Last week, I gave an interview to Inkspokes, a website dedicated to independent authors and their readers. The interviewer, Nelson Suit, who is one of the editors at Inkspokes, asked me a number of questions about my own experiences as an author who published his own work, but then asked me — as both a writer and a publisher of others’ writing — what would be my advice for folks who were looking at self-publishing. Well, a lot of people who are smarter than I am have given thought to that subject, but after considering the question for a bit, here’s what I came up with:
DK: My two biggest pieces of advice will both seem a bit heretical.

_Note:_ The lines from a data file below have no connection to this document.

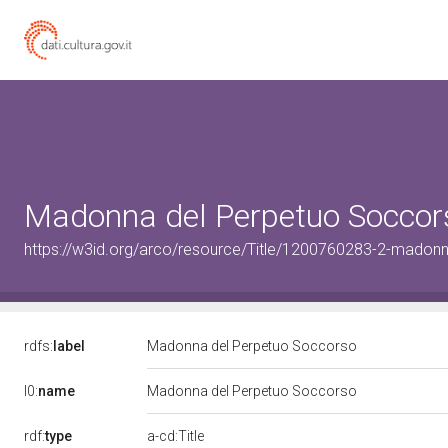
Madonna del Perpetuo Soccor
https://w3id.org/arco/resource/Title/1200760283-2-madon
rdfs:
label
Madonna del Perpetuo Soccorso
l0:
name
Madonna del Perpetuo Soccorso
rdf:
type
a-cd:Title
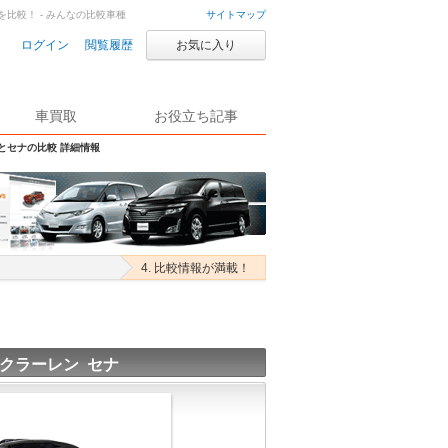
を比較！ - みんなの比較車種
サイトマップ
ログイン
閲覧履歴
お気に入り
車買取
お役立ち記事
Sとセナの比較 詳細情報
4. 比較情報が満載！
クラーレン セナ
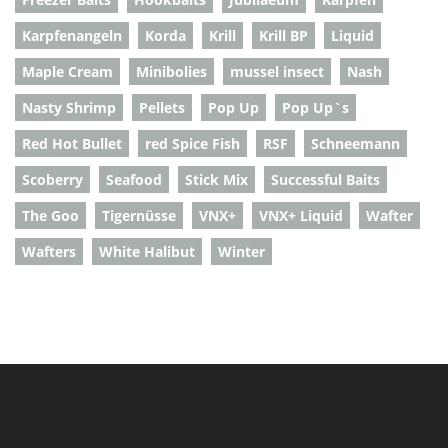
Karpfenangeln
Korda
Krill
Krill BP
Liquid
Maple Cream
Minibolies
mussel insect
Nash
Nasty Shrimp
Pellets
Pop Up
Pop Up`s
Red Hot Bullet
red Spice Fish
RSF
Schneemann
Scoberry
Seafood
Stick Mix
Successful Baits
The Goo
Tigernüsse
VNX+
VNX+ Liquid
Wafter
Wafters
White Halibut
Winter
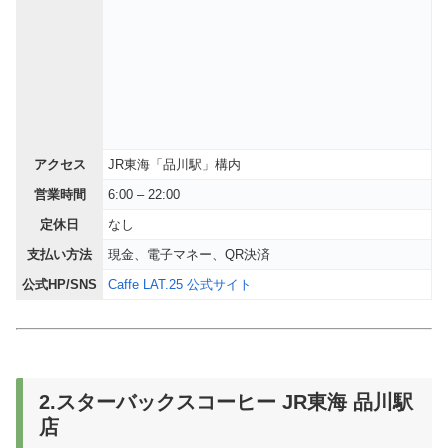
アクセス
JR東海「品川駅」構内
営業時間
6:00 – 22:00
定休日
なし
支払い方法
現金、電子マネー、QR決済
公式HP/SNS
Caffe LAT.25 公式サイト
2.スターバックスコーヒー JR東海 品川駅
店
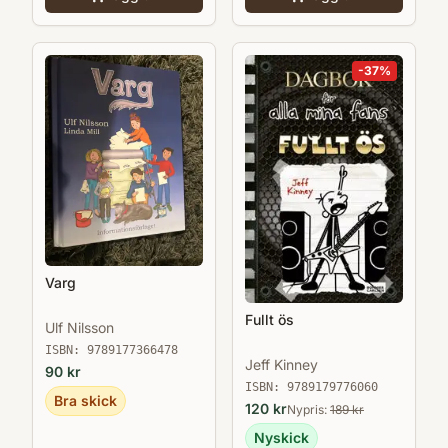
-
37
%
Varg
Fullt ös
Ulf Nilsson
ISBN:
9789177366478
Jeff Kinney
90
kr
ISBN:
9789179776060
Bra skick
120
kr
Nypris:
189
kr
Nyskick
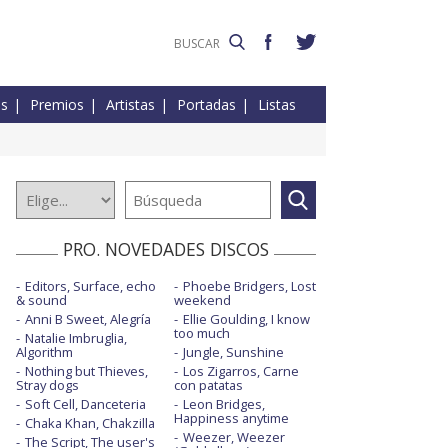
es
Premios
Artistas
Portadas
Listas
PRO. NOVEDADES DISCOS
Editors, Surface, echo
Phoebe Bridgers, Lost
& sound
weekend
Anni B Sweet, Alegría
Ellie Goulding, I know
too much
Natalie Imbruglia,
Algorithm
Jungle, Sunshine
Nothing but Thieves,
Los Zigarros, Carne
Stray dogs
con patatas
Soft Cell, Danceteria
Leon Bridges,
Happiness anytime
Chaka Khan, Chakzilla
Weezer, Weezer
The Script, The user's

The first is that self-publishing doesn’t mean that you have do everything yourself — or that you should. The chairman of Penguin/Random House doesn’t copyedit every book, nor does he try to design his own covers. He’s your competition. Budget in the time and (if you can) the money to outsource the parts of the work of publishing that you really can’t (or as I said shouldn’t) handle yourself.
The places where you will really serve yourself best by finding someone else to help out? Highly technical processes like print layout and cover design. It’s possible to create your own ebooks if your work is narrative and doesn’t include much in the way of complicated formatting or images.

You should absolutely have editors at each of the three stages of editing — development (before the “final” draft is finished); copyediting (after you’re done developing the book but before you’ve had it laid out); and proofreading (after layout/conversion and just before publication). Do you have to hire professionals? I’m not unbiased, I recognize, but I highly recommend it.